From the data that follows, copy every line holding the string "cuisson".

· · · ·

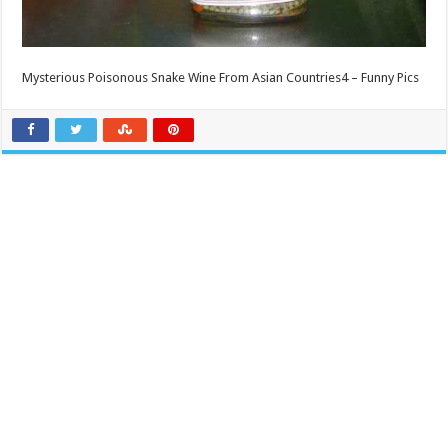
Mysterious Poisonous Snake Wine From Asian Countries4 – Funny Pics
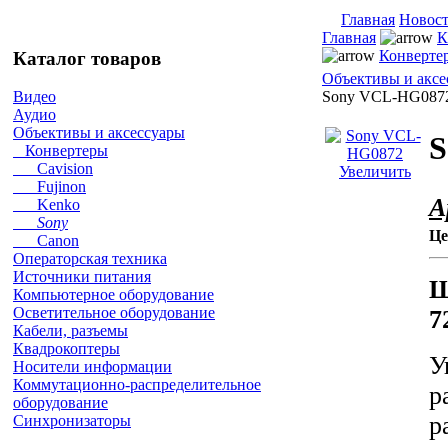
Главная
Новос
Главная
К
Конверте
Каталог товаров
Объективы и аксе
Sony VCL-HG087
Видео
Аудио
Объективы и аксессуары
S
Конвертеры
Cavision
Увеличить
Fujinon
А
Kenko
Sony
Це
Canon
Операторская техника
Источники питания
Ш
Компьютерное оборудование
Осветительное оборудование
7
Кабели, разъемы
Квадрокоптеры
У
Носители информации
Коммутационно-распределительное
р
оборудование
р
Синхронизаторы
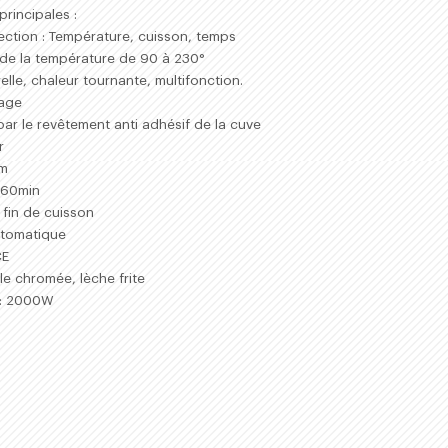
principales :
ection : Température, cuisson, temps
de la température de 90 à 230°
lle, chaleur tournante, multifonction.
rage
 par le revêtement anti adhésif de la cuve
r
um
à 60min
 fin de cuisson
utomatique
CE
lle chromée, lèche frite
 : 2000W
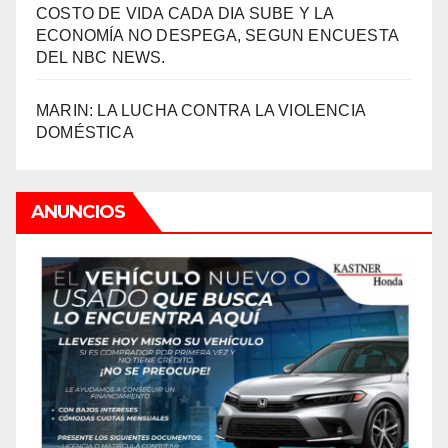
COSTO DE VIDA CADA DIA SUBE Y LA
ECONOMÍA NO DESPEGA, SEGUN ENCUESTA
DEL NBC NEWS.
MARIN: LA LUCHA CONTRA LA VIOLENCIA
DOMÉSTICA
ANUNCIOS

· · · ·

_Output for this exercise_:
ection : Température, cuisson, temps
 fin de cuisson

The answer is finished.